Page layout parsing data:
◇ ◇ ◇

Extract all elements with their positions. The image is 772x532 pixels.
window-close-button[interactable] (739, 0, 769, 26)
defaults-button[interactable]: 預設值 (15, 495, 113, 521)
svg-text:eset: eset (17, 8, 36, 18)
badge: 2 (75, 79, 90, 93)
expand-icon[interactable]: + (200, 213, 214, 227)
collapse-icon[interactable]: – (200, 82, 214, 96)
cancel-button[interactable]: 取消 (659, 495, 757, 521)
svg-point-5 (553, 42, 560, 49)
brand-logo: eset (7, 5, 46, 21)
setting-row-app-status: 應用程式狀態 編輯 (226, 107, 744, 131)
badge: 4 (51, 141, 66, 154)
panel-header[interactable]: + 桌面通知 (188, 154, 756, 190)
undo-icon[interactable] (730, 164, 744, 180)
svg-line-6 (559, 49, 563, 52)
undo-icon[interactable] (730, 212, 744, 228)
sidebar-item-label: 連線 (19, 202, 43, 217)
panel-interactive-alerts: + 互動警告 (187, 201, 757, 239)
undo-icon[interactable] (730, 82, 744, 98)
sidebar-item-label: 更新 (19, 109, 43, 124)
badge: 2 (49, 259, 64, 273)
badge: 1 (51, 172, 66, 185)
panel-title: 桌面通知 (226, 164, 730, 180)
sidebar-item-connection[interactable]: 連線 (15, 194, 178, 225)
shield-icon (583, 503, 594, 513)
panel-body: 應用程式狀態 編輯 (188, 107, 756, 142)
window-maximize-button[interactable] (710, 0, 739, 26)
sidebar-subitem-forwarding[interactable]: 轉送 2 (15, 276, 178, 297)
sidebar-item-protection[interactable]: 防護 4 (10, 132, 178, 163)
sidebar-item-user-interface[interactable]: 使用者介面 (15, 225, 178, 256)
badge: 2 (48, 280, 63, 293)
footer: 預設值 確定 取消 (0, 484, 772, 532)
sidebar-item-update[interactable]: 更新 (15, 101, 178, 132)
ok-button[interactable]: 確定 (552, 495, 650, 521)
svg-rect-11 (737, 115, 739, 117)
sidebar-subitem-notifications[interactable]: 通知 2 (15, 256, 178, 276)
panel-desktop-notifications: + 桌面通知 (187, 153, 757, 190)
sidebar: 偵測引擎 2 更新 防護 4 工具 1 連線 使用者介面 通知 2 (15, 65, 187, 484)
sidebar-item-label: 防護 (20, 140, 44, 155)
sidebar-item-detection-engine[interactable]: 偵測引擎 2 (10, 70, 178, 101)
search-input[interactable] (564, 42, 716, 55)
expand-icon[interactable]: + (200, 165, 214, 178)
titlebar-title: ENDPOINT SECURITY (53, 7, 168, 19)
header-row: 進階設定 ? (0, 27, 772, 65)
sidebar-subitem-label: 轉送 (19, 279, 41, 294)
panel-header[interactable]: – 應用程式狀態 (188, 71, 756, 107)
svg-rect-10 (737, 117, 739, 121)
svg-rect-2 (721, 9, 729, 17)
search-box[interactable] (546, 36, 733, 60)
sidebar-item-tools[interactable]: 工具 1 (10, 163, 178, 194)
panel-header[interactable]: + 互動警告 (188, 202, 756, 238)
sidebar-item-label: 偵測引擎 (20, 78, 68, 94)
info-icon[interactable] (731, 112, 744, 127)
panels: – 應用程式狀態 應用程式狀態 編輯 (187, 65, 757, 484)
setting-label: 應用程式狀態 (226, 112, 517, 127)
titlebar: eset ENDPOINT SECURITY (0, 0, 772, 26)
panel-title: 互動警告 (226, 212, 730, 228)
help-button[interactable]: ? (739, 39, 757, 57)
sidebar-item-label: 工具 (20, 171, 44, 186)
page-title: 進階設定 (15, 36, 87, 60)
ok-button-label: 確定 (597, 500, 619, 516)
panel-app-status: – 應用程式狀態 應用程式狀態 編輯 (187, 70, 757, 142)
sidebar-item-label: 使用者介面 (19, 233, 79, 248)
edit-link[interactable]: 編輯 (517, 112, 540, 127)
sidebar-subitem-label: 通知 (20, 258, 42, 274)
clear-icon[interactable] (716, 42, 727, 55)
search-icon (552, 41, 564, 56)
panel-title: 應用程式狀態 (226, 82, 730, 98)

◇ ◇ ◇

Exercise aim » Reproduce each entry above exactly, keeping every word.

Output of the exercise »
Extract all elements with their positions. The image is 772x532 pixels.
window-close-button[interactable] (739, 0, 769, 26)
defaults-button[interactable]: 預設值 (15, 495, 113, 521)
svg-text:eset: eset (17, 8, 36, 18)
badge: 2 (75, 79, 90, 93)
expand-icon[interactable]: + (200, 213, 214, 227)
collapse-icon[interactable]: – (200, 82, 214, 96)
cancel-button[interactable]: 取消 (659, 495, 757, 521)
svg-point-5 (553, 42, 560, 49)
brand-logo: eset (7, 5, 46, 21)
setting-row-app-status: 應用程式狀態 編輯 (226, 107, 744, 131)
badge: 4 (51, 141, 66, 154)
panel-header[interactable]: + 桌面通知 (188, 154, 756, 190)
undo-icon[interactable] (730, 164, 744, 180)
svg-line-6 (559, 49, 563, 52)
undo-icon[interactable] (730, 212, 744, 228)
sidebar-item-label: 連線 (19, 202, 43, 217)
panel-interactive-alerts: + 互動警告 (187, 201, 757, 239)
undo-icon[interactable] (730, 82, 744, 98)
sidebar-item-label: 更新 (19, 109, 43, 124)
badge: 2 (49, 259, 64, 273)
badge: 1 (51, 172, 66, 185)
panel-title: 桌面通知 (226, 164, 730, 180)
sidebar-item-connection[interactable]: 連線 (15, 194, 178, 225)
shield-icon (583, 503, 594, 513)
panel-body: 應用程式狀態 編輯 (188, 107, 756, 142)
window-maximize-button[interactable] (710, 0, 739, 26)
sidebar-subitem-forwarding[interactable]: 轉送 2 (15, 276, 178, 297)
sidebar-item-protection[interactable]: 防護 4 (10, 132, 178, 163)
sidebar-item-user-interface[interactable]: 使用者介面 (15, 225, 178, 256)
badge: 2 (48, 280, 63, 293)
footer: 預設值 確定 取消 (0, 484, 772, 532)
sidebar-item-update[interactable]: 更新 (15, 101, 178, 132)
ok-button[interactable]: 確定 (552, 495, 650, 521)
svg-rect-11 (737, 115, 739, 117)
sidebar-subitem-notifications[interactable]: 通知 2 (15, 256, 178, 276)
panel-desktop-notifications: + 桌面通知 (187, 153, 757, 190)
sidebar: 偵測引擎 2 更新 防護 4 工具 1 連線 使用者介面 通知 2 (15, 65, 187, 484)
sidebar-item-label: 防護 (20, 140, 44, 155)
sidebar-item-detection-engine[interactable]: 偵測引擎 2 (10, 70, 178, 101)
search-input[interactable] (564, 42, 716, 55)
expand-icon[interactable]: + (200, 165, 214, 178)
titlebar-title: ENDPOINT SECURITY (53, 7, 168, 19)
header-row: 進階設定 ? (0, 27, 772, 65)
sidebar-subitem-label: 轉送 (19, 279, 41, 294)
panel-header[interactable]: – 應用程式狀態 (188, 71, 756, 107)
svg-rect-10 (737, 117, 739, 121)
svg-rect-2 (721, 9, 729, 17)
search-box[interactable] (546, 36, 733, 60)
sidebar-item-tools[interactable]: 工具 1 (10, 163, 178, 194)
panel-header[interactable]: + 互動警告 (188, 202, 756, 238)
sidebar-item-label: 偵測引擎 (20, 78, 68, 94)
info-icon[interactable] (731, 112, 744, 127)
panels: – 應用程式狀態 應用程式狀態 編輯 (187, 65, 757, 484)
setting-label: 應用程式狀態 (226, 112, 517, 127)
titlebar: eset ENDPOINT SECURITY (0, 0, 772, 26)
panel-title: 互動警告 (226, 212, 730, 228)
help-button[interactable]: ? (739, 39, 757, 57)
sidebar-item-label: 工具 (20, 171, 44, 186)
page-title: 進階設定 (15, 36, 87, 60)
ok-button-label: 確定 (597, 500, 619, 516)
panel-app-status: – 應用程式狀態 應用程式狀態 編輯 (187, 70, 757, 142)
sidebar-item-label: 使用者介面 (19, 233, 79, 248)
edit-link[interactable]: 編輯 (517, 112, 540, 127)
sidebar-subitem-label: 通知 (20, 258, 42, 274)
clear-icon[interactable] (716, 42, 727, 55)
search-icon (552, 41, 564, 56)
panel-title: 應用程式狀態 (226, 82, 730, 98)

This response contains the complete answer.